Prof. Sam Luboga, surgeon, anatomist, medical education specialist. Former Head, Department of Anatomy, Former Associate Dean (Education & Training), College of Health Sciences.
Dr. Henry Mwebesa, Director, Health Services Planning & Development, Ministry of Health (2015 -)
Ms. Josephine Nabulime, Accident & Emergency, Critical Care nurse
Conversations from PG rooms1 are not recounts of actual conversations. They do reflect sentiments of actual doctors, and they discuss actual events and real patient encounters. The text is indented and appears in a different typeface from the main text, to distinguish it from the rest. Where facts about specific contexts are important in understanding the conversations, those facts are presented in text boxes, and references are provided. Historical sources have been used to reconstruct conversations in some instances, and the sources have been cited wherever the case arises. In a few instances, the actual names of patients have been replaced to protect their privacy.
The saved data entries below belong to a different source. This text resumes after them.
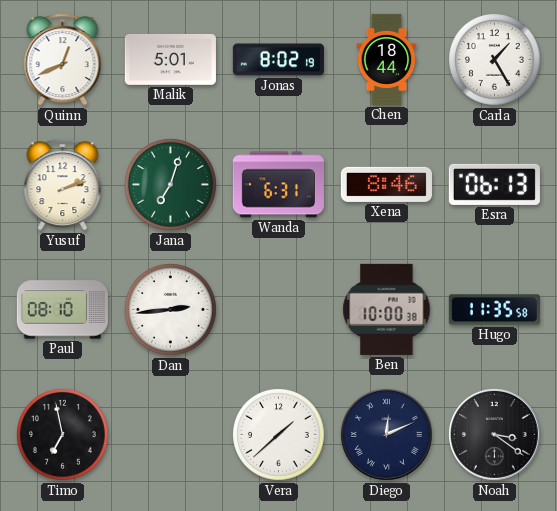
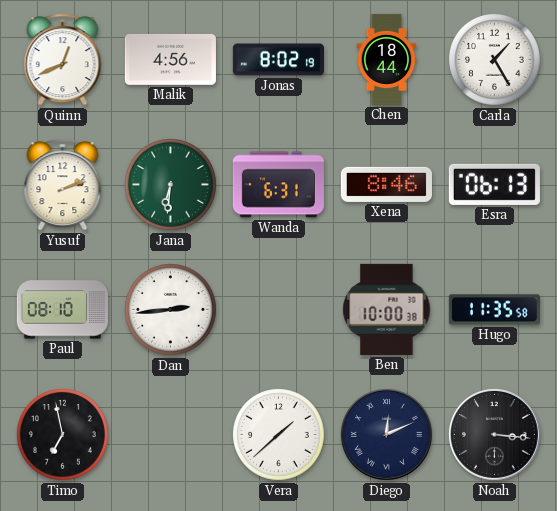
Malik: 5:01 -> 4:56
Jana: 7:03 -> 6:31
Noah: 3:21 -> 3:16
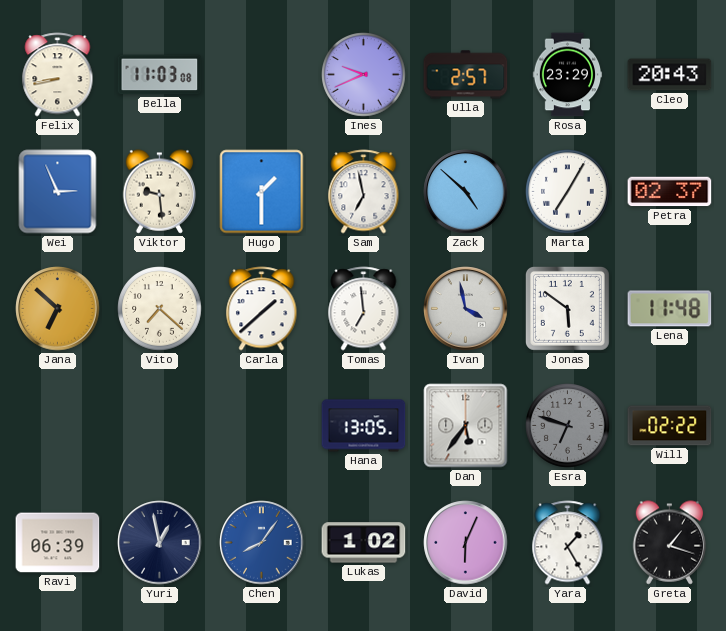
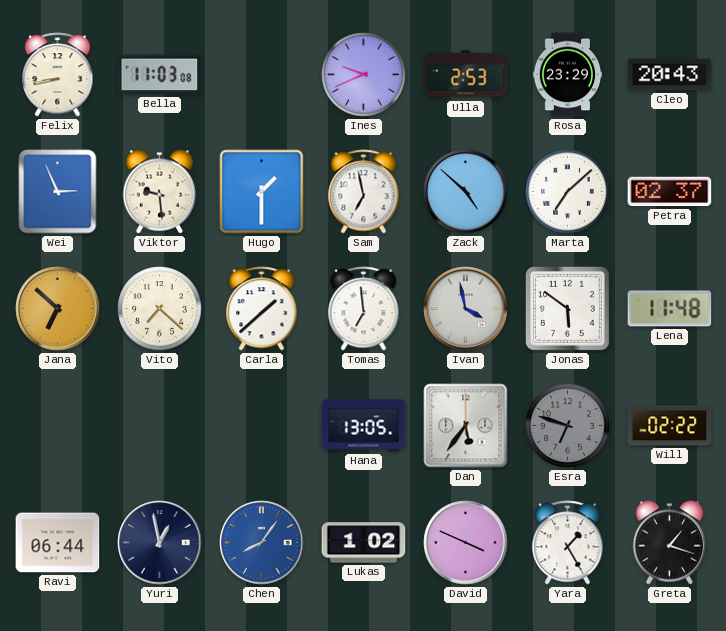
Ulla: 2:57 -> 2:53
Marta: 7:05 -> 7:08
Ravi: 06:39 -> 06:44
David: 6:04 -> 3:49
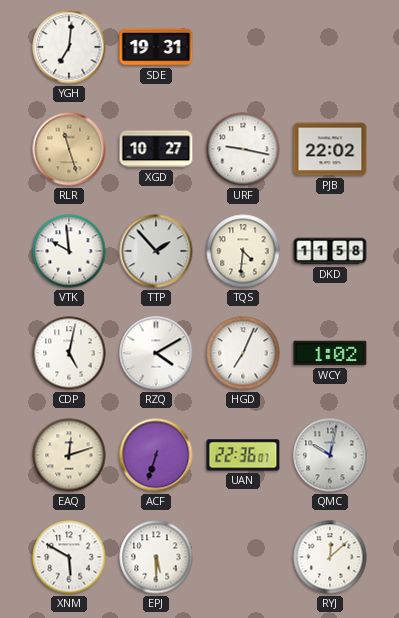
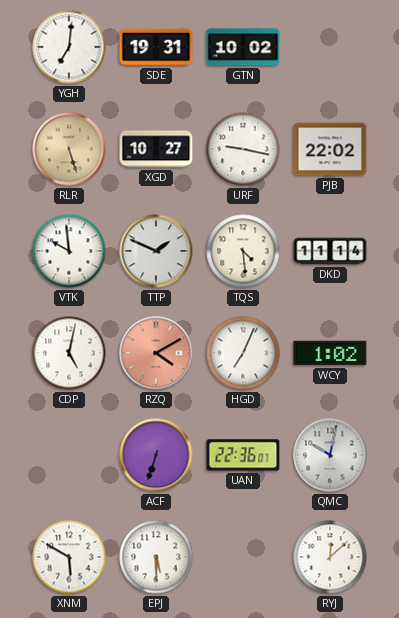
GTN: none -> 10:02
RLR: 11:27 -> 5:27
TTP: 1:53 -> 1:49
TQS: 4:31 -> 4:29
DKD: 11:58 -> 11:14
RZQ dial: white -> salmon
EAQ: 12:12 -> none
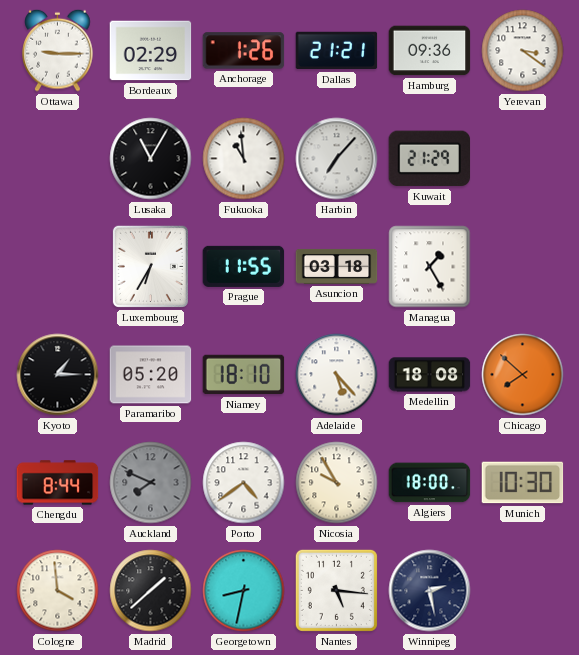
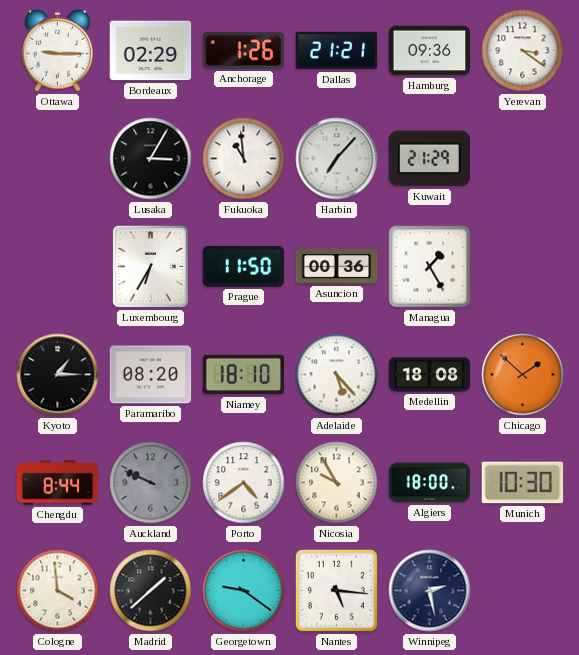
Lusaka: 11:05 -> 3:05
Prague: 11:55 -> 11:50
Asuncion: 03:18 -> 00:36
Paramaribo: 05:20 -> 08:20
Chicago: 7:52 -> 1:52
Auckland: 7:49 -> 9:49
Georgetown: 8:32 -> 9:21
Currencies: All conversions and historical comparisons have been derived using https://fxtop.com/en/historical-currency-converter.php, FXTOP 11 rue Kléber, 78500 Sartrouville, France.
Medicine is a social science and politics is nothing else but medicine on a large scale.’ Rudolf Karl Ludwig Virchow, nineteenth-century German physician (1821-1902)
In 2015 the United Nations Children’s Fund (UNICEF) and Uganda’s Ministry for Gender, Labour, and Social Affairs released a very disturbing report about the state of Uganda’s children. The 190-page document was summarized thus:
‘Uganda is among the top 10 countries for high maternal, newborn and child mortality. HIV/AIDS is the second leading cause of death among adolescents. Malaria, diarrhoea, pneumonia and infections like HIV account for more than 70% of under-five deaths. Although basic health care is officially free, families meet 61% of their children’s health care costs. There is a lack of trained health workers, health centres frequently run out of drugs and only 58% of births are attended by a skilled provider. High levels of stunting (33%), iodine deficiency and babies born with a low birth weight cause the country to lose US$899 million worth of productivity every year. More than half of Uganda’s children are living in poverty. This does not just mean that their households have a low income, it includes being deprived of the things that enable children to thrive – food, shelter, clean water, sanitation, education and information. Nearly one-third of children do not have access to safe water.’2
Every parent, and every Ugandan concerned for the country’s future should have sat up and paid attention. But in 2015 Uganda was at the height of a major political convulsion in preparation for the 2016 general elections. It is doubtful that the average voter would have come across the report. In the aftermath of the election the politicking did not stop. It was time for the ruling party to reward the enablers of the heavily contested victory, and for the opposition to regroup and continue on the well-trodden path of civil protest in the face of continuing eroding freedoms and a government that lived beyond its means, with impunity. The economy was in crisis, most government departments were running on shoestring budgets, and it would seem that not enough attention was paid to the looming crisis of Ugandan children and their struggle for survival.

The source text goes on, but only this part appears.